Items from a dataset
BEGIN
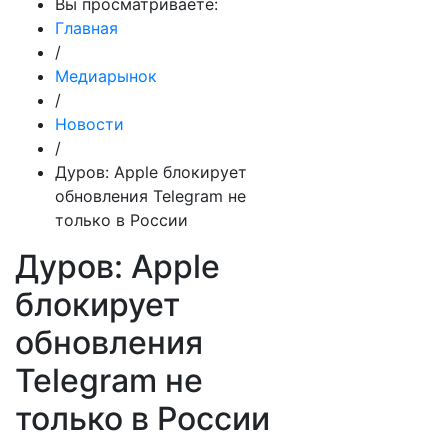
Вы просматриваете:
Главная
/
Медиарынок
/
Новости
/
Дуров: Apple блокирует
обновления Telegram не
только в России
Дуров: Apple
блокирует
обновления
Telegram не
только в России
END
With the pictures omitted, the records above are to be repeated exactly.

Вы просматриваете:
Главная
/
Медиарынок
/
Новости
/
Дуров: Apple блокирует
обновления Telegram не
только в России
Дуров: Apple
блокирует
обновления
Telegram не
только в России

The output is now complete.